Matko Zirdum

Personal information
- Full name: Matko Zirdum
- Date of birth: 21 July 1998 (age 27)
- Place of birth: Koprivnica, Croatia
- Height: 1.95 m (6 ft 5 in)
- Position: Centre-back

Team information
- Current team: Kuala Lumpur City

Youth career
- 0000–2013: Slaven Belupo
- 2013–2016: Dinamo Zagreb

Senior career*
- Years: Team / Apps / (Gls)
- 2016–2022: Slaven Belupo / 41 / (2)
- 2017–2018: → Novigrad (loan) / 23 / (0)
- 2021: → Gorica (loan) / 5 / (0)
- 2023–2024: Kuala Lumpur City / 14 / (2)

= Matko Zirdum =

Croatian footballer

Matko Zirdum (born 21 July 1998) is a Croatian professional footballer who plays as a centre-back.

==Career==
===Youth===
As a youth player, Zirdum played for Dinamo Zagreb.
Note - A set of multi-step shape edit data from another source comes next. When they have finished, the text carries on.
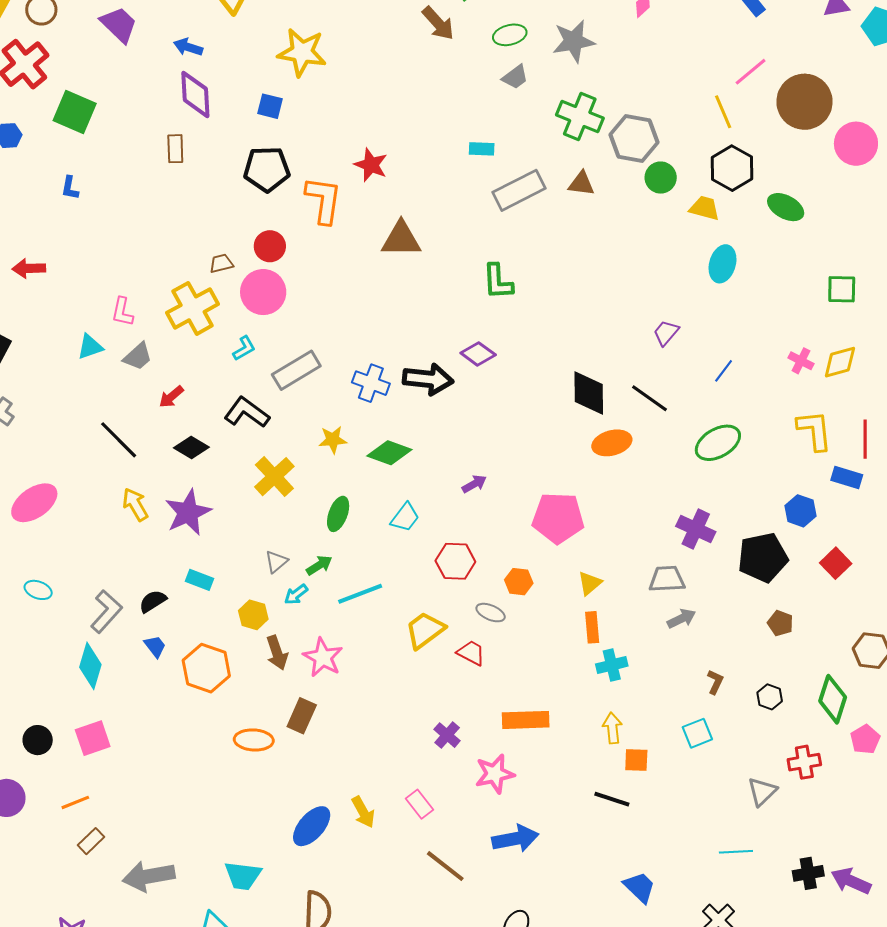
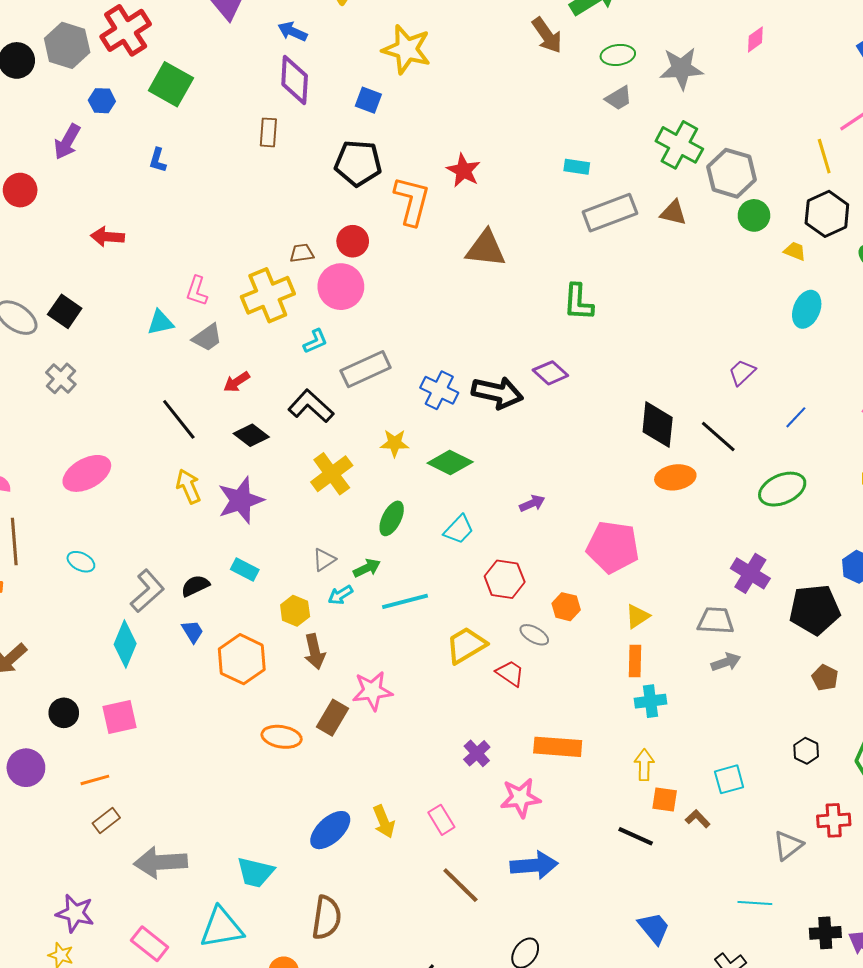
yellow trapezoid: (705, 208) -> (795, 251), size x0.7
pink star: (323, 657) -> (372, 691), moved, turned 30
brown L-shape: (715, 682) -> (698, 819), moved, turned -75

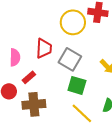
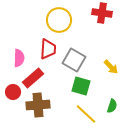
yellow circle: (73, 22) -> (59, 20), moved
red rectangle: (29, 77) -> (33, 78), size x1.5

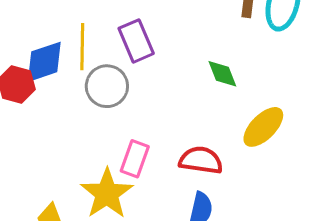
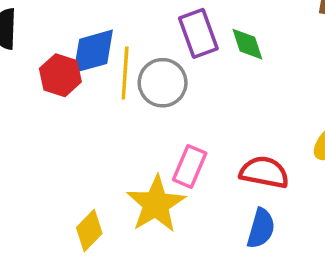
yellow line: (82, 47) -> (125, 73), moved
green diamond: (222, 74) -> (247, 44), moved

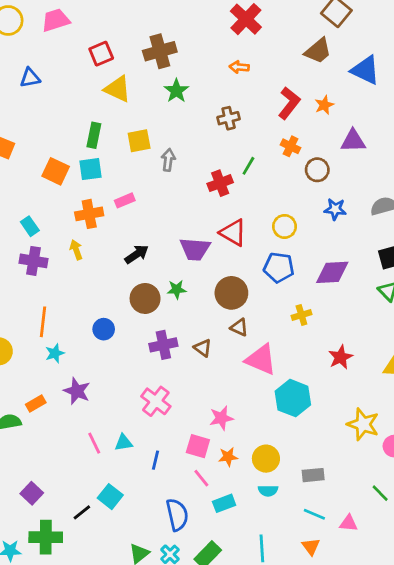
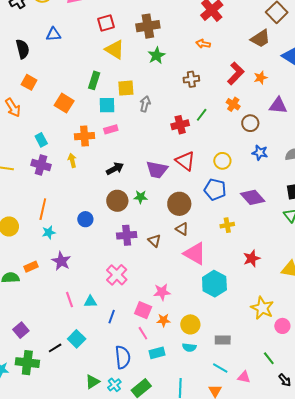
cyan square: (90, 169) -> (107, 105), moved
purple diamond: (332, 272) -> (253, 197), turned 45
After that, Zirdum played for the youth academy of Slaven Belupo.

===Slaven Belupo===
In 2018, he signed for Slaven Belupo.

===Gorica===
In 2020, he signed for Gorica.

===Slaven Belupo===
In 2021, he signed for Slaven Belupo. He suffered an injury while playing for Slaven Belupo.

===Kuala Lumpur City===
Before the 2023 season, he signed for Kuala Lumpur City.